Hay dos traumas universales: la sexualidad y la muerte. Luego, están los traumas singulares de cada quien. Freud descubre que la sexualidad tiene una dimensión traumática puesto que hay algo de ella no puede ser elaborado con palabras, Lacan dice que ante ella el ser hablante balbucea, y además la vida en sociedad exige un nivel alto de su represión.
Por otro lado, la muerte, ya sea por causas naturales o violentas, también nos enfrenta a la finitud y al dolor y también carecemos de palabras para simbolizarla del todo.
Todos los seres humanos, en tanto que mortales y sexuados, nos vemos tocados por estas dos dimensiones vitales. Nadie se escapa a ellas y las lleva lo mejor que puede.
Ya a nivel individual cada persona tiene sus propias experiencias, de las que pueden nacer complejos y traumas propios, normalmente vinculados en sus relaciones con los demás, sobre todo con sus figuras primarias de apego aunque también con sus primeras amistades en los procesos de escolarización.

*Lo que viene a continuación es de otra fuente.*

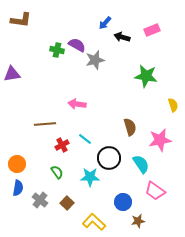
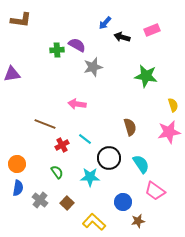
green cross: rotated 16 degrees counterclockwise
gray star: moved 2 px left, 7 px down
brown line: rotated 25 degrees clockwise
pink star: moved 9 px right, 8 px up
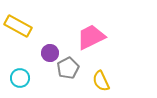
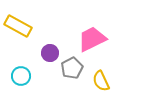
pink trapezoid: moved 1 px right, 2 px down
gray pentagon: moved 4 px right
cyan circle: moved 1 px right, 2 px up
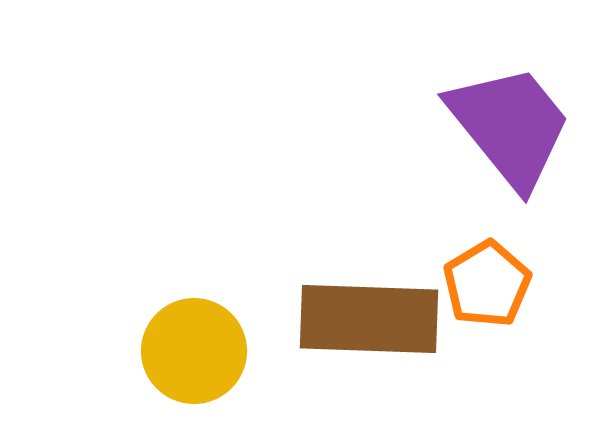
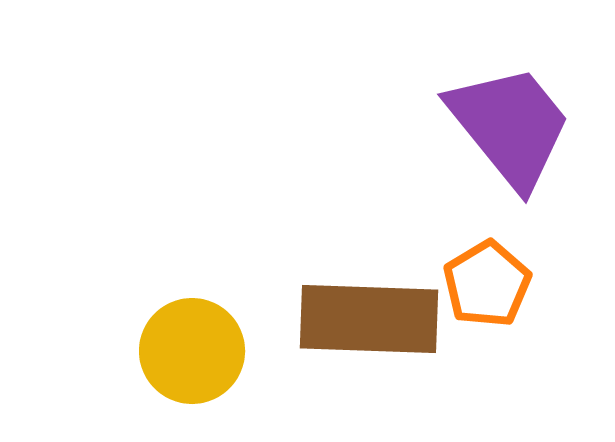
yellow circle: moved 2 px left
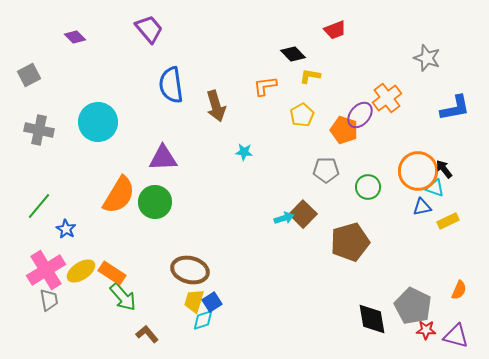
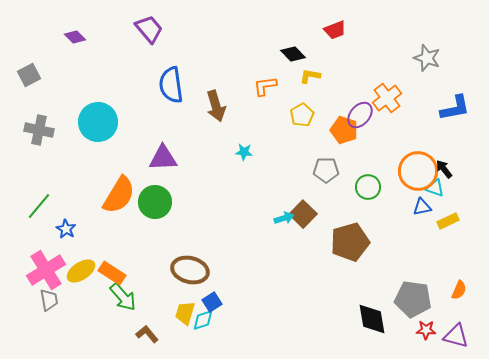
yellow trapezoid at (194, 301): moved 9 px left, 12 px down
gray pentagon at (413, 306): moved 7 px up; rotated 18 degrees counterclockwise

Nuestra moratalidad, la ajena, pero sobre todo la propia, es una afrenta al narcisismo. La toma de consciencia de nuestra mortalidad es de por sí un hecho traumático.
El niño, cuando descubre que sus seres queridos se mueren y que además correrá con el mismo destino, lo vive como una verdadera ofensa ante su narcisismo infantil y por eso se debe tener cierto cuidado cuando se le comunica esta verdad.
Ya de adultos, cuando se nos muere alguien preciado, no podemos creer que alguien tan importante para nosotres pueda esfumarse para siempre.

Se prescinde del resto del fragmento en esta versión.